◆ What you will do ◆
After locating the line with "Termine di ricerca" below, output it and each following line exactly, stopping after the line with "r. In 2024 is". No pictures.

[Recorded data]
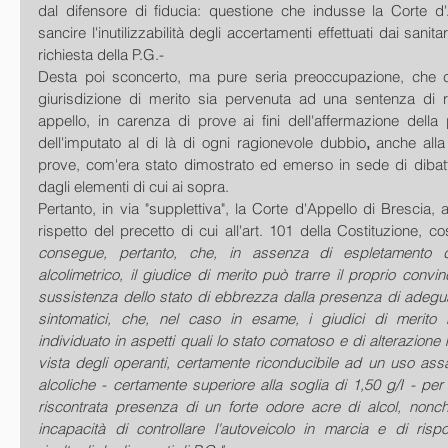
dal difensore di fiducia: questione che indusse la Corte d'
sancire l'inutilizzabilità degli accertamenti effettuati dai sanitar
richiesta della P.G.-
Desta poi sconcerto, ma pure seria preoccupazione, che co
giurisdizione di merito sia pervenuta ad una sentenza di rig
appello, in carenza di prove ai fini dell'affermazione della 
dell'imputato al di là di ogni ragionevole dubbio
, 
anche alla 
prove, com'era stato dimostrato ed emerso in sede di dibatti
dagli elementi di cui ai sopra.
Pertanto, in via "supplettiva", la Corte d'Appello di Brescia, 
rispetto del precetto di cui all'art. 101 della Costituzione, c
consegue, pertanto, che, in assenza di espletamento 
alcolimetrico, il giudice di merito può trarre il proprio convin
sussistenza dello stato di ebbrezza dalla presenza di adeguati
sintomatici, che, nel caso in esame, i giudici di merito
individuato in aspetti quali lo stato comatoso e di alterazione ma
vista degli operanti, certamente riconducibile ad un uso ass
alcoliche - certamente superiore alla soglia di 1,50 g/I - per 
riscontrata presenza di un forte odore acre di alcol, nonch
incapacità di controllare l'autoveicolo in marcia e di ris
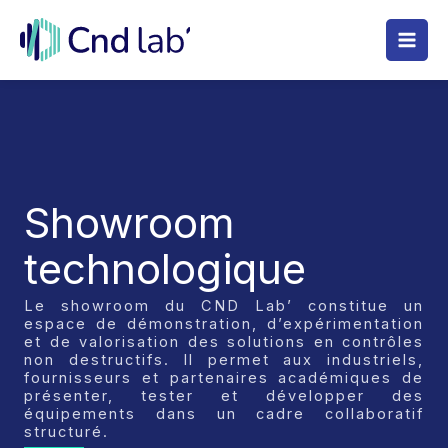
Aller
au
contenu
Showroom
technologique
Le showroom du CND Lab’ constitue un
espace de démonstration, d’expérimentation
et de valorisation des solutions en contrôles
non destructifs. Il permet aux industriels,
fournisseurs et partenaires académiques de
présenter, tester et développer des
équipements dans un cadre collaboratif
structuré.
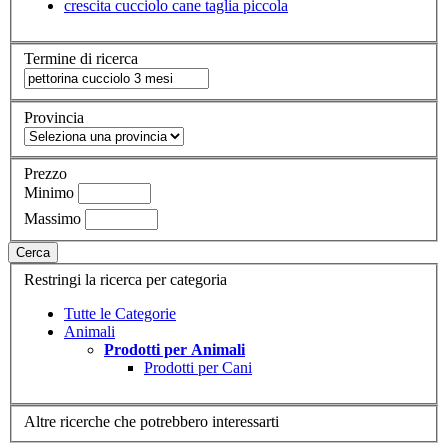
crescita cucciolo cane taglia piccola
Termine di ricerca
Provincia
Prezzo
Minimo
Massimo
Cerca
Restringi la ricerca per categoria
Tutte le Categorie
Animali
Prodotti per Animali
Prodotti per Cani
Altre ricerche che potrebbero interessarti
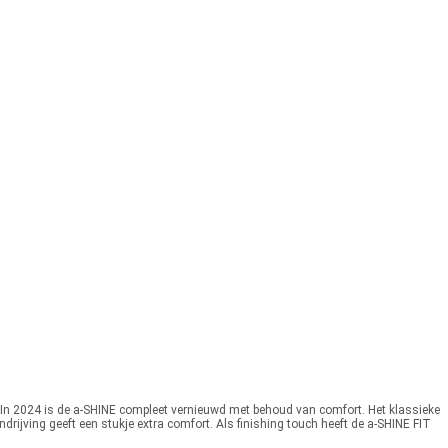
r. In 2024 is de a-SHINE compleet vernieuwd met behoud van comfort. Het klassieke
jving geeft een stukje extra comfort. Als finishing touch heeft de a-SHINE FIT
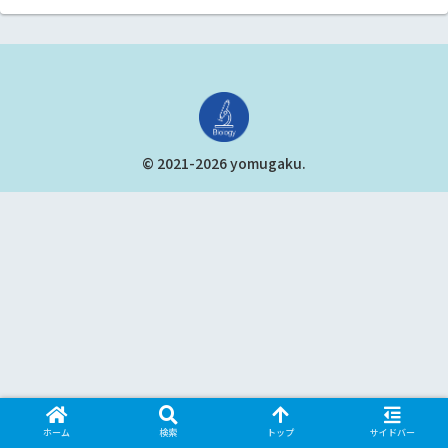
© 2021-2026 yomugaku.
ホーム
検索
トップ
サイドバー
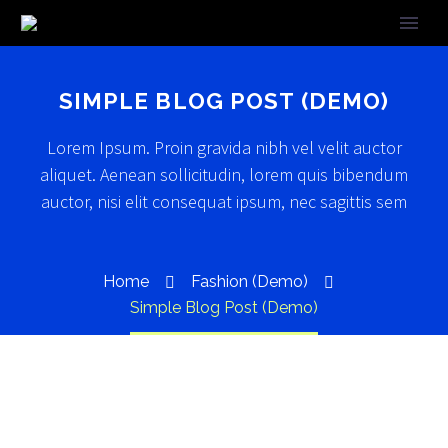
SIMPLE BLOG POST (DEMO)
Lorem Ipsum. Proin gravida nibh vel velit auctor
aliquet. Aenean sollicitudin, lorem quis bibendum
auctor, nisi elit consequat ipsum, nec sagittis sem
Home
Fashion (Demo)
Simple Blog Post (Demo)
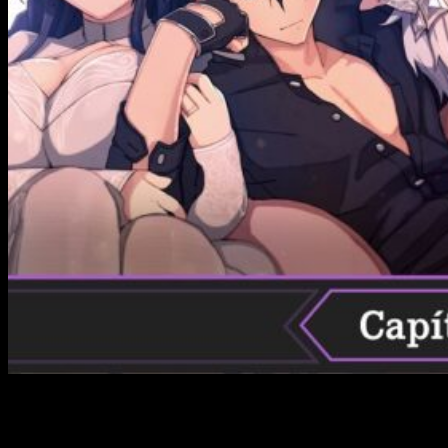
Continúamos con la temporada de anime de invierno de 2023
y uno de los estrenos más comentados entre los amantes de
la fantasía y los animes con el tema de los demonios como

◆ Solution to the exercise ◆
Termine di ricerca
Provincia
Prezzo
Minimo
Massimo
Cerca
Restringi la ricerca per categoria
Tutte le Categorie
Animali
Prodotti per Animali
Prodotti per Cani
Altre ricerche che potrebbero interessarti
r. In 2024 is de a-SHINE compleet vernieuwd met behoud van comfort. Het klassieke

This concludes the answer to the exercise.